Mais revenons à notre livre : L'abandon forcé de leur mode de vie ancestral, décrit par le menu car l'enfance de Okta Kte (Luther) s'est déroulée selon ce mode de vie (arrêt brutal avec le massacre volontaire de tous les bisons, leur ressource essentielle, qu'il vit de ses yeux et sentit de ses narines, et coulent mes larmes...), apparaît comme inhumain, malgré la "douce" description qu'en fait Ours Debout. Les enfants sont envoyés loin de leurs familles, pendant 3 ans, dans des écoles à la discipline militaire "de blancs" (l'école Carlisle, première du genre, est dirigée par le capitaine Pratt, qui a dit "Pour sauver l'homme il faut tuer l'indien" (ce qui signifie qu'il faut tuer leur culture. Ours Debout est un exemple "phare" de la "réussite" de cette théorie. Rare. Les autres deviennent alcooliques au dernier degré, pour la plupart...).

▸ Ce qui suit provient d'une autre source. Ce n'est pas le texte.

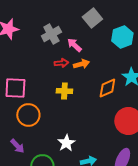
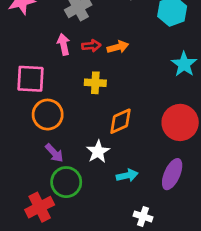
pink arrow: (74, 45) -> (64, 44), moved, turned 35
orange diamond: (107, 88) -> (120, 121), moved
purple arrow: (17, 146) -> (54, 153), moved

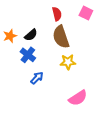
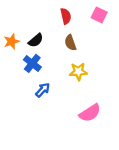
brown semicircle: (61, 37) -> (70, 43), size x0.6

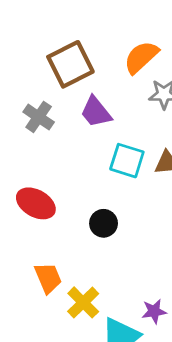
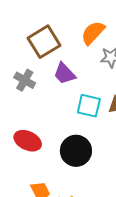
black circle: (104, 223) -> (76, 151), size x1.6

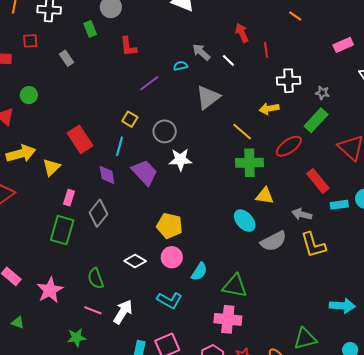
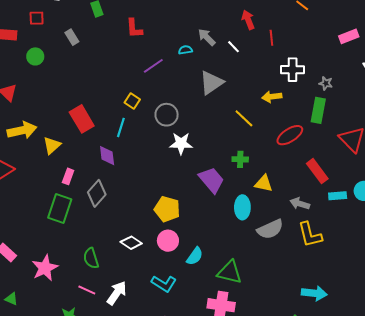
green circle: (29, 95) -> (35, 56), moved
green rectangle: (316, 120) -> (318, 110), turned -35
green cross: (250, 163) -> (240, 159), moved, size x0.6
purple trapezoid: (145, 172) -> (211, 180), moved
cyan ellipse: (245, 221) -> (242, 207), turned 40
cyan arrow: (342, 306) -> (314, 293), moved

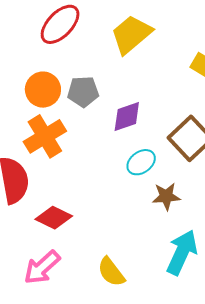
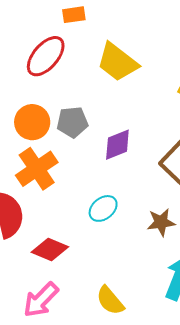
yellow trapezoid: (131, 34) -> (117, 62), turned -99
cyan ellipse: (141, 162) -> (103, 208), moved

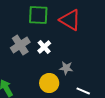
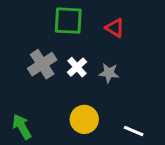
red triangle: (70, 20) -> (115, 28), size x0.6
gray star: (66, 68) -> (109, 73), moved

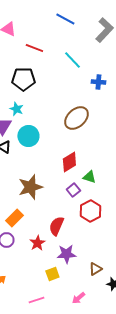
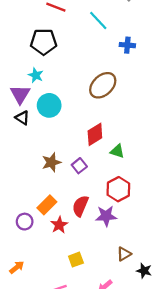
brown star: (30, 187) -> (51, 162), size x0.7
purple square: (73, 190) -> (79, 166), moved
orange rectangle: (14, 218) -> (47, 205), moved
purple star: (66, 254) -> (106, 216), moved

On tente de les plier à la culture européenne et à la religion chrétienne. Luther part à 11 ans. Il sert de faire-valoir indien à l'école. Son père lui ayant dit d'apprendre un maximum de choses des "blancs", condition pour survivre selon lui (ce qui était très réaliste), il va donc employer toute son intelligence et toute sa volonté à se couler dans ce qu'on attend de lui. Ses condisciples indiens tombent comme des mouches, les enfants qui meurent à l'école sont nombreux.

Plus tard, il va travailler dans un grand magasin, montant les échelons (étant payé sans doute une misère par rapport aux "blancs" à travail égal). Son père monte également une petite boutique.

Plus tard encore il sera interprète et "chef" des Indiens du spectacle de Buffalo Bill, il voyagera en Angleterre avec sa femme, à cette occasion. Ils auront un bébé là-bas, pendant la tournée, mais cet enfant ne survivra pas longtemps.

Ours Debout est un exemple de "réussite" du lavage de cerveau entrepris par les "blancs". C'est absolument déchirant comme témoignage. Il essaiera de concilier toute sa vie la survie et le bien-être de son peuple en étant "servile" avec les blancs, le peu qu'il peut en sauver. Il était à mon avis très intelligent et sans doute intérieurement désespéré, car il tombera gravement malade pendant plus d'un an, à son retour d'Angleterre. Il survit, cependant, pour être ensuite nommé "chef des sioux Oglalas", après son père. Il tentera de se battre pour son peuple, mais "l'agent" (le sale type blanc qui abuse de sa position pour s'enrichir honteusement) de la réserve, soucieux de préserver ses avantages, montera le "peuple" (alcoolique) sioux contre lui et il se fera éjecter. Suite à ça il ira en Californie tourner dans des films. Nouveau constat : les rôles principaux d'Indiens sont tenus par des blancs grimés.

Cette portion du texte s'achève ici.